The accommodation-normalisation distinction

The social model of disability provides the framework: AI should accommodate neurological difference, not normalise it.

Accommodation changes the environment to fit the person. An AI system that adjusts lighting and sound levels based on individual sensory profiles is accommodating. A predictive text system that learns the user’s communication style is accommodating. A schedule app that provides advance warning of changes is accommodating.

Normalisation changes the person to fit the environment. An AI system that coaches eye contact is normalising. A social skills app that rewards neurotypical behaviour is normalising. An emotion detection system that flags autistic facial expression as “abnormal” is normalising.

The same technology can do either, depending on design intent. The question to ask of any AI tool marketed for neurodivergent people is: does this help me live as I am, or does it teach me to perform as someone else?
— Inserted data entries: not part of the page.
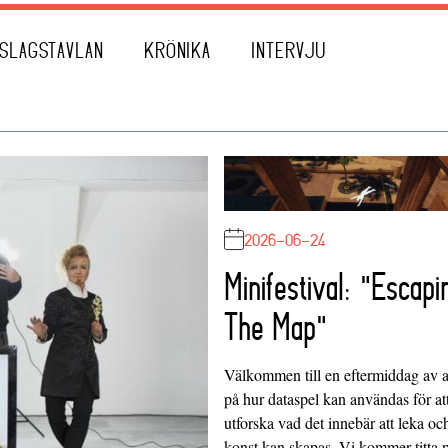
SLAGSTAVLAN
KRÖNIKA
INTERVJU
2026-06-24
Minifestival: "Escapi
The Map"
Välkommen till en eftermiddag av at
på hur dataspel kan användas för at
utforska vad det innebär att leka oc
konst kan skapas. Vi kommer titta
The intellectual disability gap

Participatory design with people who have intellectual disabilities presents additional challenges. Most participatory AI research involves speaking autistic adults. Including people with minimal speech, people with severe ID, and people who communicate through behaviour rather than language requires further methodological innovation — multiple participation modes, carer-mediated input, behavioural observation, and long-term relationship-building.
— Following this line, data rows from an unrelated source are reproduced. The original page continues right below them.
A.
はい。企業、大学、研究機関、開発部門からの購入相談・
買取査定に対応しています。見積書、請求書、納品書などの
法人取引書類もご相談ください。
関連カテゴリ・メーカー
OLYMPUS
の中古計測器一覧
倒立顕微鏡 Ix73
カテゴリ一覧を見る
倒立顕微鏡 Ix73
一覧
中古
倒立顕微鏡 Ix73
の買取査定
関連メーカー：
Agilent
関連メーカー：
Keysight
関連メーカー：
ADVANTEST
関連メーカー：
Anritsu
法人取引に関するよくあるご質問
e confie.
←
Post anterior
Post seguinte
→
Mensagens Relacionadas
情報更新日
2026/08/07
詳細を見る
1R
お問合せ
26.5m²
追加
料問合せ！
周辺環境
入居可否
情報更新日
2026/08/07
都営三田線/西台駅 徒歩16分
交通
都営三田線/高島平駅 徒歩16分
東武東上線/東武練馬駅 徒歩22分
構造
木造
This is difficult and expensive. It is also essential. The people most affected by AI systems in care settings — people with intellectual disabilities who cannot consent to monitoring, whose behaviour is interpreted by algorithms, whose daily lives are shaped by automated decisions — are the people least represented in the design process.

Principles for neurodiversity-affirming AI

Based on the evidence, AI designed for neurodivergent people should meet these criteria:

  1. Designed with, not about. Neurodivergent people (including people with intellectual disabilities) are involved from inception, with decision-making authority and compensation.
  2. Social model default. The system accommodates the person; it does not train the person to perform neurotypicality.
  3. Transparent. Users understand how the system works, can see what data it collects, and can opt out.
  4. User-controlled. The person (not the institution, not the carer, not the employer) controls the system and its data.
  5. Validated with the intended population. If the system is for autistic people, it must be validated with autistic people. If it is for people with intellectual disability, it must be validated with that population.
  6. Audited independently. Disability researchers and self-advocates (not the vendor) audit deployed systems for bias and harm.

Most existing AI systems do not meet these criteria. That is the point.

Key sources

  • 2025 scoping review: 23% participation figure (Disability & Rehabilitation: Assistive Technology).
  • CHI 2025: “Involvement of Autistic Adults in the Participatory Design of Technology.”
  • Lowrie et al. (2024). AutSPACEs project. Data & Policy, Cambridge University Press.
  • Springer (2024): “Adapting Participatory Design Activities for Autistic Adults.”